MADISON, Wis. (AP) — A task force that Assembly Speaker Robin Vos created last summer to bolster Wisconsin’s response to human trafficking finished its work Wednesday by introducing a slate of bills that would increase awareness of the issue, impose tougher punishments for soliciting prostitutes and make it easier for victims to sue traffickers.
The U.S. Department of Homeland Security defines human trafficking as using force, fraud or coercion to obtain some kind of labor or commercial sex act. That can include slavery and prostitution rings. It is a worldwide problem; the National Human Trafficking Hotline has identified 796 cases in Wisconsin since the hotline began in 2007 involving 1,640 victims.
Shared Hope International, an organization that works to eradicate trafficking, gave Wisconsin laws addressing trafficking an “F” grade for 2023. The organization said it found multiple areas in the statutes lacking, including financial penalties for trafficking and crime victim compensation, as well as training for police, prosecutors, school workers and child welfare workers.
Vos, a Republican, appointed 13 lawmakers to the task force in August. The group held four public hearings with law enforcement officers, prosecutors and nonprofit organizations that support trafficking victims over the course of the fall. The task force introduced 11 bills at a news conference in the state Capitol on Wednesday morning.
“At the end of the day we want to know we made a difference and didn’t just take up space here at the Capitol for four months,” the panel’s chair, Republican Rep. Jerry O’Connor, said.
The first bill would create a human trafficking council that would maintain an inventory of human trafficking prevention programs in Wisconsin, compile data on human trafficking offenses, study how traffickers use social media and develop a plan to prevent trafficking. The measure also would require police to compete a training course in recognizing and investigating trafficking. Counties with high levels of trafficking would have to establish trafficking task forces.
A second bill would require schools to educate students in grades 7-12 on human trafficking prevention and teachers to receive training on how to identify children who might be at risk of being trafficked.
Another measure would require group home workers and all other workers likely to interact with vulnerable individuals, including security guards, hotel managers and adult entertainment venue managers, to receive training on identifying trafficking victims and how to contact the National Human Trafficking Hotline.

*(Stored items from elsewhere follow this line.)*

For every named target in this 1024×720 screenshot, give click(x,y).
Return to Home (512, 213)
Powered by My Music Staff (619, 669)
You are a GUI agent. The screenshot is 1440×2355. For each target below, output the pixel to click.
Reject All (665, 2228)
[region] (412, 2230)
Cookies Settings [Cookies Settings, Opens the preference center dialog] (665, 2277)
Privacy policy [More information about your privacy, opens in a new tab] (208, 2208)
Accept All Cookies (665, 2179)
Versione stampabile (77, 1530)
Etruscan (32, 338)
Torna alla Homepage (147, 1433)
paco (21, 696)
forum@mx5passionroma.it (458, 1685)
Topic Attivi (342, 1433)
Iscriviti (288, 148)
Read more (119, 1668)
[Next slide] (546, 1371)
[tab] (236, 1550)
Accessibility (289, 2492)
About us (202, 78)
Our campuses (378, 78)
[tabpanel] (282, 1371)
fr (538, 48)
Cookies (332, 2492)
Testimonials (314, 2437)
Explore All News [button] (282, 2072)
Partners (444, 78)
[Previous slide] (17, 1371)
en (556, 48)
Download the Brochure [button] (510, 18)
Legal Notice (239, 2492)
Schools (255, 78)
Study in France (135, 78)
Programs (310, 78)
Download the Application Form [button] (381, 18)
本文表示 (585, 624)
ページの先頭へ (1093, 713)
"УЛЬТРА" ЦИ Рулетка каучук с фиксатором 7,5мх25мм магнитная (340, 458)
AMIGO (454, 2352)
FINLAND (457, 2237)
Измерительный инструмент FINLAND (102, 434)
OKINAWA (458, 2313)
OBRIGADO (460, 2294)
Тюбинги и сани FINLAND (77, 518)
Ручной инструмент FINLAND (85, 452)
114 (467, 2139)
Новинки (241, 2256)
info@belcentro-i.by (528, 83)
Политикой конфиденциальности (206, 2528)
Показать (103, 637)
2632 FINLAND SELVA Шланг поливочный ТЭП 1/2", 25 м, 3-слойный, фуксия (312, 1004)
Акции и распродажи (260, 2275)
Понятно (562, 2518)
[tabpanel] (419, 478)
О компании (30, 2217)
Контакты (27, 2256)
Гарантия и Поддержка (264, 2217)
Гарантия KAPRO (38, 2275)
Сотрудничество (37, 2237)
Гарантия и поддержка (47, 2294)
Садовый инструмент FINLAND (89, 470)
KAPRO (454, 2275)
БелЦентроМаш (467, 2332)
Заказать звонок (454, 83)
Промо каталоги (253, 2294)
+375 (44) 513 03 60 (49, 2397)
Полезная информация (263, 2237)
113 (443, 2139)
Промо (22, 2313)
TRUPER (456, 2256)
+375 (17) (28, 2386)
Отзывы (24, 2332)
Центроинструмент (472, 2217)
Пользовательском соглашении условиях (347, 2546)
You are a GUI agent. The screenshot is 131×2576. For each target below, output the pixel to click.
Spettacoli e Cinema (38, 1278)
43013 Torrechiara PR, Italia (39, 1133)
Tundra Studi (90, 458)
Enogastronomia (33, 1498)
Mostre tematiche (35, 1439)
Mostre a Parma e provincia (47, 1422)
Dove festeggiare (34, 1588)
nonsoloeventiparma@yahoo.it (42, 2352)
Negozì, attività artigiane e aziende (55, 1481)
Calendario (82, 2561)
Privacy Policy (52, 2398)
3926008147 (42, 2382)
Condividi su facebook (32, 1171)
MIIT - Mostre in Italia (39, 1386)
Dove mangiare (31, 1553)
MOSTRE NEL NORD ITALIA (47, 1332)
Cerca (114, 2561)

Other bills would require cosmetology and barber schools to instruct students on the dynamics of exploitation and how to report it. Bars, job recruitment centers, schools, group homes and tattoo parlors would have to display human trafficking posters created by the state Justice Department.
Soliciting prostitution would be charged as a Class G felony, rather than a Class H felony, increasing the maximum sentence from six years in prison to 10 years. Anyone convicted of solicitation would face a mandatory minimum prison sentence ranging from six months for a first offense to three years for a fourth or subsequent offense.
The legislation also clarifies that child trafficking victims can bring a civil lawsuit against their traffickers until they turn 35 years old and can sue regardless of whether anyone was prosecuted or convicted.
At least four other bills dealing with human trafficking have been floating around the Legislature since early 2023, but they have yet to receive a floor vote in either the Assembly or Senate. The proposals would provide criminal immunity for prostitutes under age 18; tighten regulations for adult entertainment establishments; create a task force on missing Black women and girls; and prohibit taking in a runaway child without notifying police.
It’s unclear if any of those bills or the task force’s proposals will clear either house before the two-year legislative session ends this spring. The Assembly is expected to adjourn for the session late next month.
Vos spokesperson Angela Joyce didn’t immediately respond to an email Wednesday inquiring about whether the speaker supports the legislation. Brian Radday, a spokesperson for Senate Majority Leader Devin LeMahieu, also didn’t immediately respond to an email.